Lahr Musiknacht: Tolle Stimmung in der Stadt

Lahr - Groß war die Resonanz bei der Musiknacht am Samstag. Die dritte Auflage der Veranstaltung am Samstag sorgte für eine lebendige Innenstadt und volle Kneipen. In zehn Gaststätten wurde Musik geboten.

Es war auf den Straßen in der Stadt bis spät am Abend einiges los. Flaneure wechselten sehr häufig die Orte. "Wer spielt wo und vor allem was?" Und: "Wo sind wir noch nicht gewesen?" Der Flyer, den der Veranstalter "Dark Fairy Entertainmet" jedem an die Hand gegeben hatte, der ein Ticket wollte, war da eine gute Hilfe. Elf Events in elf Kneipen waren angekündigt. Kurzfristig hatte Hermann Hill mit Band im "Café Zeitlos" wegen Krankheit absagen müssen.

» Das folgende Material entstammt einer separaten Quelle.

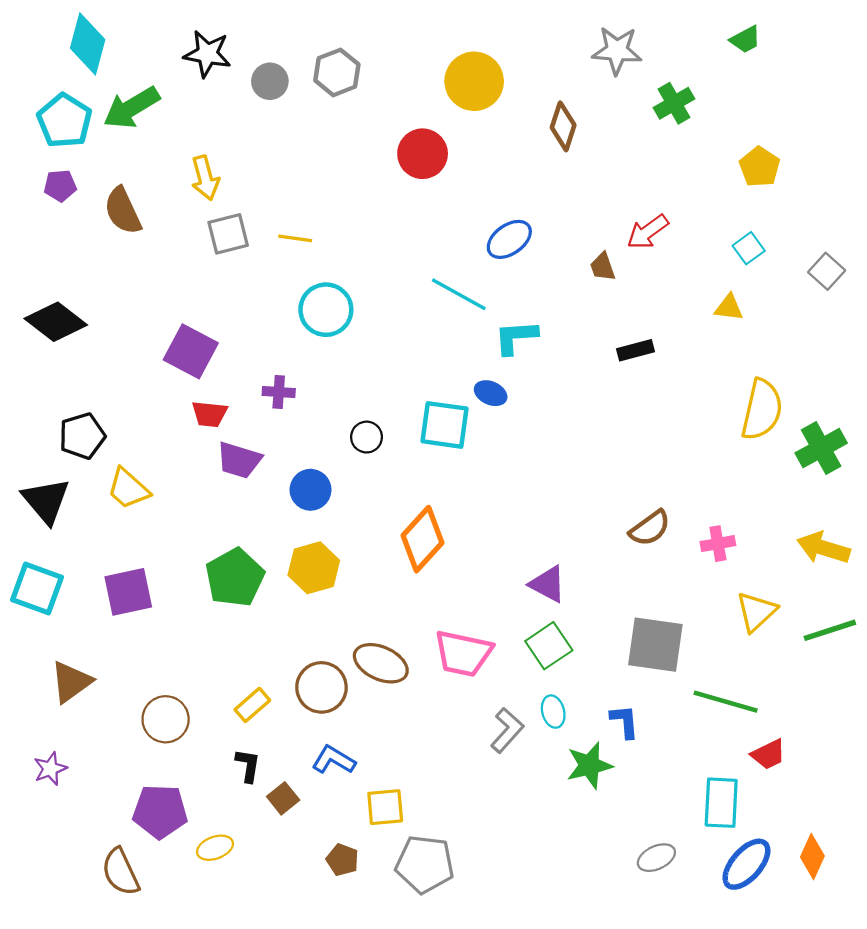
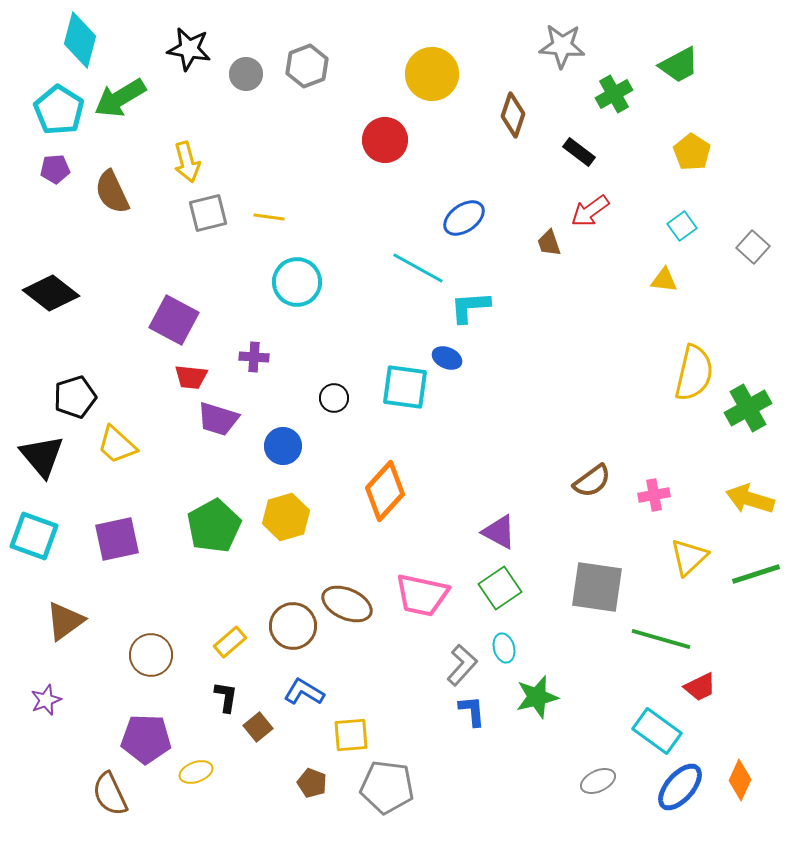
green trapezoid: (745, 40) -> (679, 65), moved, size x1.4
black rectangle: (636, 350) -> (579, 152), moved, turned 52
blue L-shape: (625, 721) -> (472, 711), moved
cyan rectangle: (721, 803) -> (657, 731), turned -57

Die Bands waren teilweise von weiter her gekommen. So sind "The Rogues" aus Stuttgart, die im "Taumi Asia Fusion in der Kirchstraße" rockten. Die zierliche Frau war eine Röhre, kreischte, schrie und sang dabei auch richtig gut. "The Rogues" spielten auf dem Niveau, auf dem die Gäste aus den Häuschen gerieten. Im Café 1a sorgten "Los Criollos" mit Salsa und Latino für einen ganz anderen Stil. Wobei es einmal kurz nach 21 Uhr, als alle Bands der Musiknacht die Konzerte nahezu synchron begonnen hatten, an der Kreuzung der Kirch- mit der Schlosserstraße zu einem sehr seltenen musikalischen Ereignis kam. Zwei Bands, die beide auf der Straße zu hören gewesen sind, hatten – leicht versetzt – dasselbe Stück angesetzt. Einmal als Ballade, einmal als Rock der härteren Gangart.

Im "Zarko" trat die Lahrer Band "Under Construction" auf. Hier kochte die Stimmung schnell über. Die Rock’n’Roll-Einlagen der Band – in klassischer Besetzung, Gitarre, Bass, Gesang, Drums und Keyboard – waren mehr als hörenswert.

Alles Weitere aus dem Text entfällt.